*Page-level text extractions*.

----------

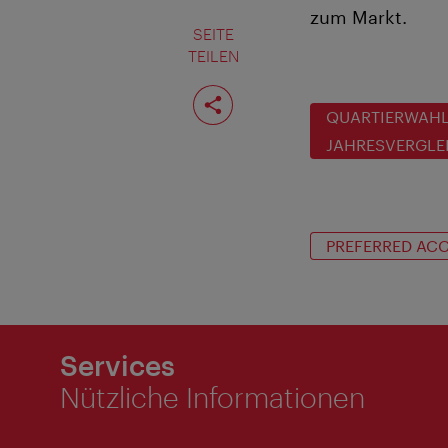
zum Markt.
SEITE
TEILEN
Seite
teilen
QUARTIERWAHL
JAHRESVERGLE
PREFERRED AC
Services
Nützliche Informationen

----------

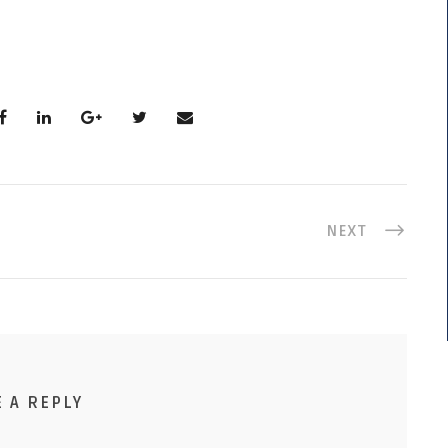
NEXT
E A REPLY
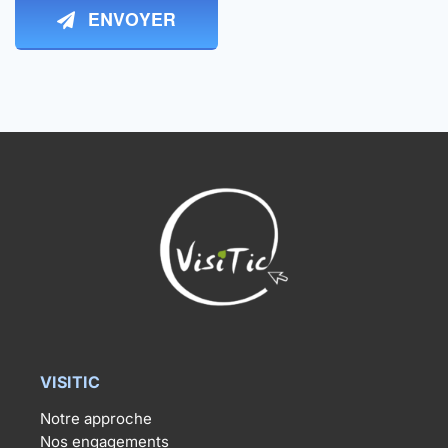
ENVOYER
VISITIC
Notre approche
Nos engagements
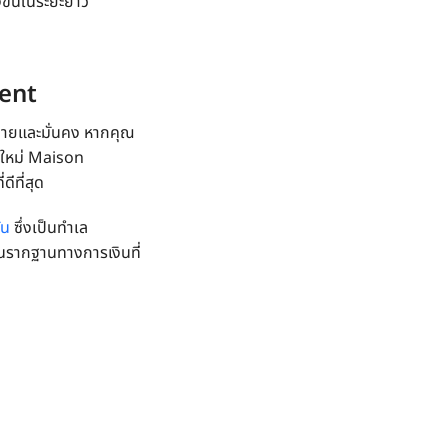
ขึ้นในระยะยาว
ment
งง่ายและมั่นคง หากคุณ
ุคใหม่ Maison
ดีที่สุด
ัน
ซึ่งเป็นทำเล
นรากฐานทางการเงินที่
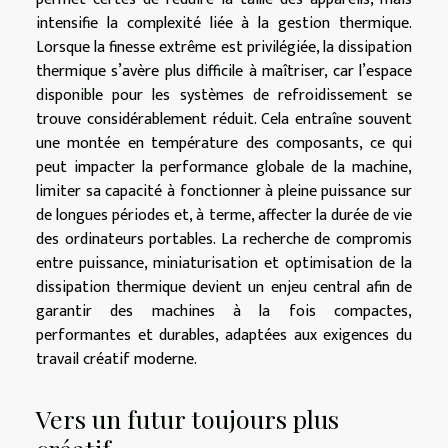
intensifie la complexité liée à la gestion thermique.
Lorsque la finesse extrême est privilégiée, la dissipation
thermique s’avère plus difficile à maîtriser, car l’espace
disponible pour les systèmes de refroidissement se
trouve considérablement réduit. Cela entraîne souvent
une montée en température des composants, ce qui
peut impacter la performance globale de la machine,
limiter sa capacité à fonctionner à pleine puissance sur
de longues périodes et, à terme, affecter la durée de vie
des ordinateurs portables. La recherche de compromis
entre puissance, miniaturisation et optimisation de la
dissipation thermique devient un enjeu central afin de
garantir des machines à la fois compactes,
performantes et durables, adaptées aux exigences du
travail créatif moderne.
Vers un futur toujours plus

----------

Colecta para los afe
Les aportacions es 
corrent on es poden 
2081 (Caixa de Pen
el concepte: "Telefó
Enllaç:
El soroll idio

----------

*Work order*.
Would you copy, unchanged, the stretch of the records above that begins at the line containing "2081 (Caixa de Pen" and ends at the line containing "El soroll idio", and only that?

*Your solution*.
2081 (Caixa de Pen
el concepte: "Telefó
Enllaç:
El soroll idio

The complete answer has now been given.